Python API¶
Use kibitzer's Python API to integrate tool-call observation and coaching into your own tools. This is the same logic that powers the Claude Code hooks and MCP server — without the stdin/stdout protocol.
Install¶
Quick start¶
from kibitzer import KibitzerSession
with KibitzerSession(project_dir=".") as session:
# Check if a tool call is allowed
result = session.before_call("Edit", {"file_path": "src/auth.py"})
if result and result.denied:
print(f"Blocked: {result.reason}")
# Record a completed tool call
session.after_call("Edit", {"file_path": "src/auth.py"}, success=True)
# Get coaching suggestions
for suggestion in session.get_suggestions():
print(suggestion)
State is loaded on enter, saved on exit. If an exception occurs, state is still saved (counters preserved) and the exception propagates normally.
Core API¶
KibitzerSession¶
KibitzerSession(
project_dir: str | Path = ".", # project root (where .kibitzer/ lives)
safe_mode: bool = False, # if True, swallow all internal errors
namespace: str | None = None, # scope docs, tools, and patterns by domain
)
safe_mode: When True, any exception inside the session is caught and logged — the session never raises. Use this for hooks where a crash would block the agent. Don't use it for lackpy where you want errors to surface.
namespace: Scope docs, tools, and failure patterns by domain. For example, lackpy's Python interpreter uses namespace="python" to keep its doc refs and failure history separate from other interpreters.

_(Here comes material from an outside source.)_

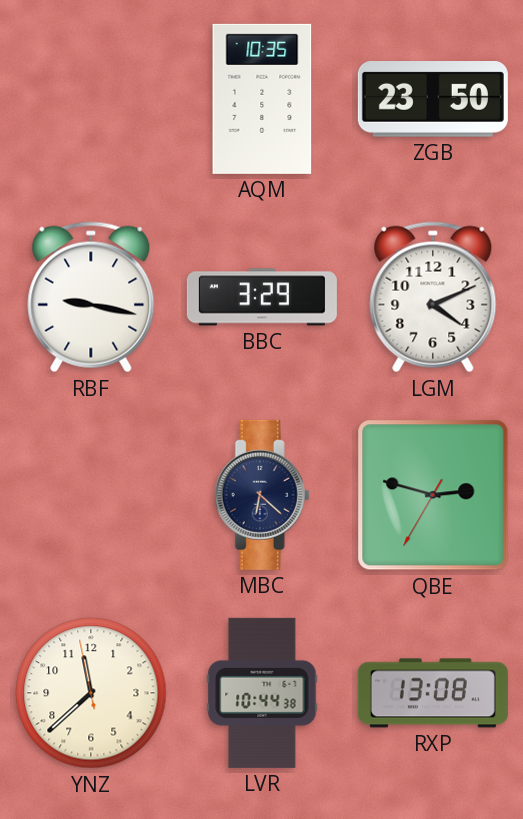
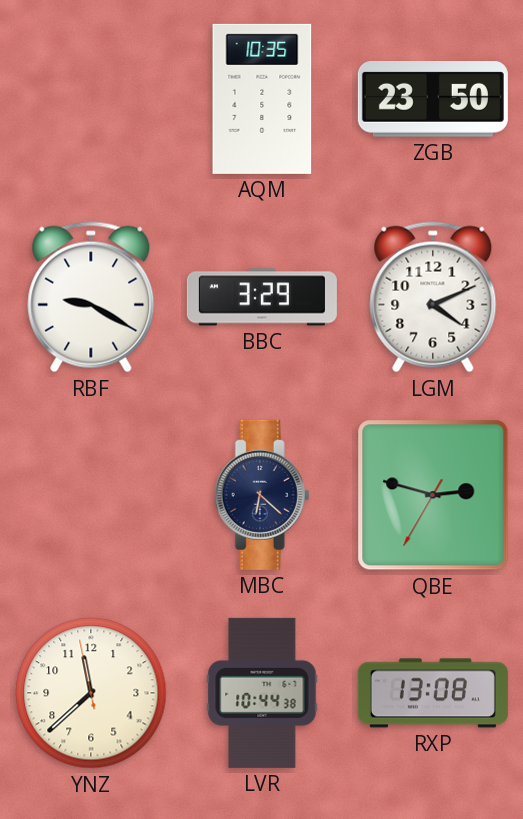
RBF: 9:17 -> 9:20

See Namespaces below.
Context manager¶
# Recommended: auto load + save
with KibitzerSession(project_dir=".") as session:
... # state loaded, will save on exit
# Manual lifecycle (for long-lived processes like MCP servers)
session = KibitzerSession()
session.load()
# ... use session ...
session.save()
before_call¶
result = session.before_call(
tool_name: str, # "Edit", "Write", "Bash", "Read", etc.
tool_input: dict, # {"file_path": "...", "command": "...", etc.}
) -> CallResult | None
Runs the pre-execution chain: path guard (for write tools) then interceptors (for Bash).
Returns None if the call is allowed with no comment. Returns a CallResult if the call is denied, has a suggestion, or should inject context.
result = session.before_call("Edit", {"file_path": "tests/test_auth.py"})
if result is None:
# Allowed, no comment
pass
elif result.denied:
# Blocked by path guard or redirect interceptor
print(result.reason)
# "Path 'tests/test_auth.py' is not writable in implement mode."
elif result.context:
# Allowed, but with a suggestion
print(result.context)
# "[kibitzer] jetsam suggests: jetsam save '<description>'"
after_call¶
result = session.after_call(
tool_name: str, # "Edit", "Bash", "Read", etc.
tool_input: dict, # same as before_call
success: bool = True, # did the tool call succeed?
tool_result: Any = None, # raw result (optional, for richer analysis)
) -> CallResult | None
Runs the post-execution chain: update counters, check mode transitions, run coach.
Returns None if nothing to report. Returns a CallResult if a mode transition happened or the coach has suggestions.
result = session.after_call("Bash", {"command": "make test"}, success=False)
if result and result.context:
print(result.context)
# "[kibitzer] Mode switched to explore: Too many consecutive failures (3)"
Success detection: If you pass tool_result, kibitzer uses its built-in heuristics (Bash exit code, Edit error field). If you pass success explicitly, that takes precedence.
validate_calls¶
violations = session.validate_calls(
calls: list[dict], # [{"tool": "Edit", "input": {...}}, ...]
) -> list[CallResult]
Batch validation — check multiple planned calls without executing or updating state. Returns only the violations (denied calls). Empty list means all calls are allowed.
This is designed for lackpy: validate a generated program's tool calls before execution.
planned = [
{"tool": "Read", "input": {"file_path": "src/auth.py"}},
{"tool": "Edit", "input": {"file_path": "tests/test_auth.py"}},
{"tool": "Edit", "input": {"file_path": "src/auth.py"}},
]
violations = session.validate_calls(planned)
for v in violations:
print(f"{v.tool}: {v.reason}")
# "Edit: Path 'tests/test_auth.py' is not writable in implement mode."
validate_calls is read-only — it doesn't modify state, counters, or the event log.
change_mode¶
result = session.change_mode(
mode: str, # "free", "implement", "test", "docs", "explore", "review"
reason: str = "", # optional reason for the switch
) -> dict
Switch modes. Returns the new mode's constraints.
result = session.change_mode("test", reason="writing tests for auth module")
# {"previous_mode": "implement", "new_mode": "test",
# "writable": ["tests/", "test/", "spec/"],
# "strategy": "Write tests for expected behavior, not current behavior."}
get_suggestions¶
suggestions = session.get_suggestions(
mark_given: bool = True, # if False, don't consume dedup budget
) -> list[str]
Get current coaching suggestions based on state. Each suggestion is a one-line string.
Pass mark_given=False when querying for display without suppressing future hook-based suggestions (e.g., for a dashboard or status check).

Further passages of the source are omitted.